* _Required work_
The full set of entries is to be printed exactly, with pictures excluded.

Page images and extracted text
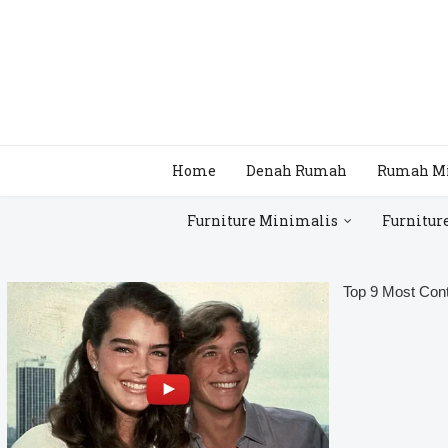
Home
Denah Rumah
Rumah M
Furniture Minimalis
Furnitur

* _Result of the exercise_
Home
Denah Rumah
Rumah M
Furniture Minimalis
Furnitur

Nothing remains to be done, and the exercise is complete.